(Saved entries)
■ ■ ■ ■ ■ ■ ■
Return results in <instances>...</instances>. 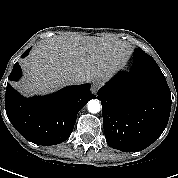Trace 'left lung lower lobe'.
Segmentation results:
<instances>
[{
	"label": "left lung lower lobe",
	"instance_id": "left-lung-lower-lobe-1",
	"mask_svg": "<svg viewBox=\"0 0 178 178\" xmlns=\"http://www.w3.org/2000/svg\"><path fill=\"white\" fill-rule=\"evenodd\" d=\"M107 143L123 152L151 145L167 126L171 93L151 56L133 59L129 72H119L98 91Z\"/></svg>",
	"mask_w": 178,
	"mask_h": 178
}]
</instances>
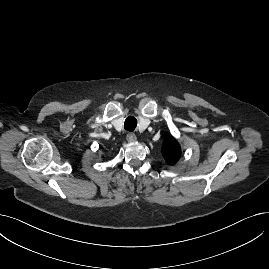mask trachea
I'll return each instance as SVG.
<instances>
[{
    "instance_id": "obj_1",
    "label": "trachea",
    "mask_w": 269,
    "mask_h": 269,
    "mask_svg": "<svg viewBox=\"0 0 269 269\" xmlns=\"http://www.w3.org/2000/svg\"><path fill=\"white\" fill-rule=\"evenodd\" d=\"M137 126V119L133 116H129L126 118L125 123H124V128L127 131H134V129Z\"/></svg>"
}]
</instances>
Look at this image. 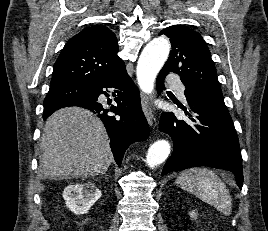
■ ■ ■ ■ ■ ■ ■
= Exercise description =
Search the data for the string "rule" and copy out every line where it is found.

= Answer below =
	"mask_svg": "<svg viewBox=\"0 0 178 178\" xmlns=\"http://www.w3.org/2000/svg\"><path fill=\"white\" fill-rule=\"evenodd\" d=\"M107 143L123 152L151 145L167 126L171 93L151 56L133 59L129 72H119L98 91Z\"/></svg>",
    "mask_svg": "<svg viewBox=\"0 0 269 269\" xmlns=\"http://www.w3.org/2000/svg\"><path fill=\"white\" fill-rule=\"evenodd\" d=\"M137 126V119L133 116H129L126 118L125 123H124V128L127 131H134V129Z\"/></svg>"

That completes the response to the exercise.